===== Provided data
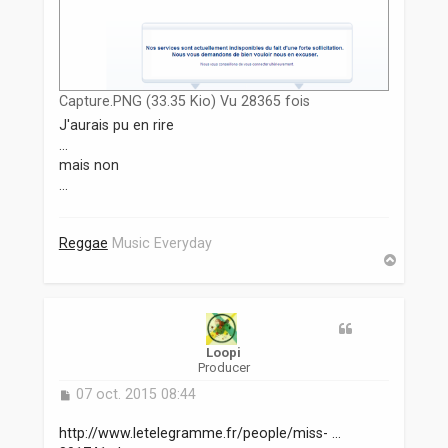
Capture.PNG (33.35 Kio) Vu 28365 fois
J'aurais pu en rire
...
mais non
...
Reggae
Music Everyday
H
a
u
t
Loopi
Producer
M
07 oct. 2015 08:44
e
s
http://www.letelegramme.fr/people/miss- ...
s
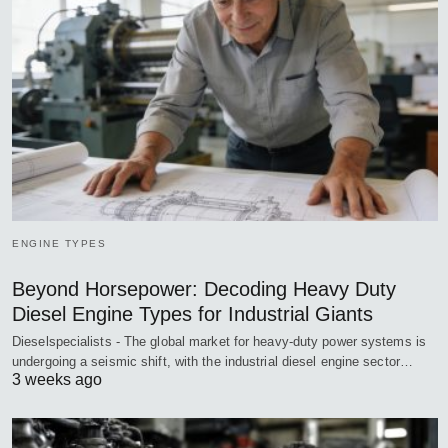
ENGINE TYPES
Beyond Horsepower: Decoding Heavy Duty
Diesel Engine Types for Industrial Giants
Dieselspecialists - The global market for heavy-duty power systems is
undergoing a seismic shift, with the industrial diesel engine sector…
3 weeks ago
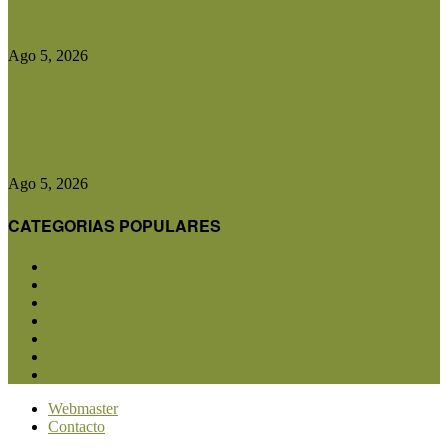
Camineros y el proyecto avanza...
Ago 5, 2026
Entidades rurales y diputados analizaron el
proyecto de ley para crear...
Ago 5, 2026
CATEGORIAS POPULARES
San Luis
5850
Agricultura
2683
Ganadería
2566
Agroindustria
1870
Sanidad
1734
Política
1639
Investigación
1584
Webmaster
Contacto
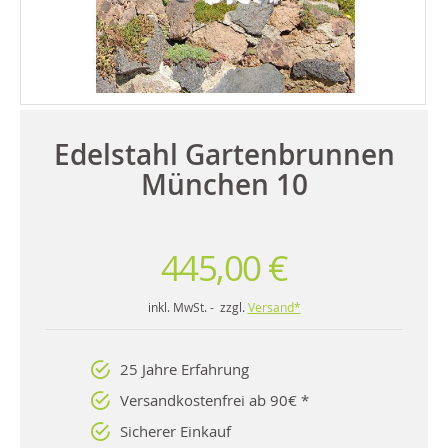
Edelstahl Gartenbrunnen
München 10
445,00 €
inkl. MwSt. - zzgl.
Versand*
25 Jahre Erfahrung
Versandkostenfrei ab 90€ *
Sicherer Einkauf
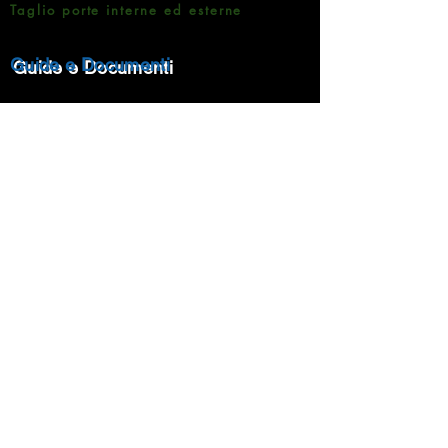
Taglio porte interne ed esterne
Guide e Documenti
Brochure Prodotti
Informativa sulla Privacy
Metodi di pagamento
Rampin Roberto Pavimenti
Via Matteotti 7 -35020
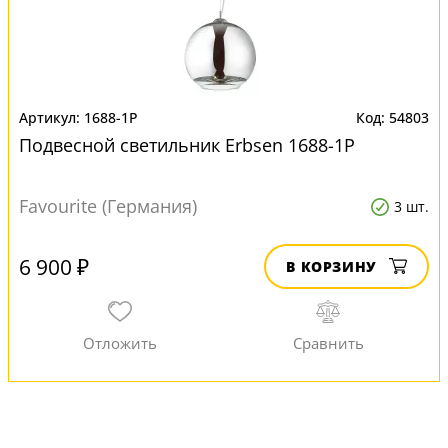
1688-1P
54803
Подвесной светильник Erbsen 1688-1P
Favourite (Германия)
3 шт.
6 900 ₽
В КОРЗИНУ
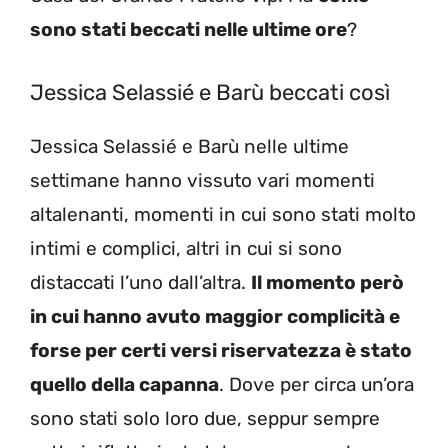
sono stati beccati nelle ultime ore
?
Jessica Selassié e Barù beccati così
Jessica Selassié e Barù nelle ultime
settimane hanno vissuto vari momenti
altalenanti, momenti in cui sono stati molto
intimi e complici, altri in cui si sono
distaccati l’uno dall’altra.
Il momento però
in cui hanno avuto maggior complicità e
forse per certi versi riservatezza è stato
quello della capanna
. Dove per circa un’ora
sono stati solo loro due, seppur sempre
==========
■ Aim of the task
Once you reach the line containing "altalenanti, momenti in cui sono stati molto", transcribe it and each line after it through the end of the material, exactly and with nothing added.

■ Completed task
altalenanti, momenti in cui sono stati molto
intimi e complici, altri in cui si sono
distaccati l’uno dall’altra.
Il momento però
in cui hanno avuto maggior complicità e
forse per certi versi riservatezza è stato
quello della capanna
. Dove per circa un’ora
sono stati solo loro due, seppur sempre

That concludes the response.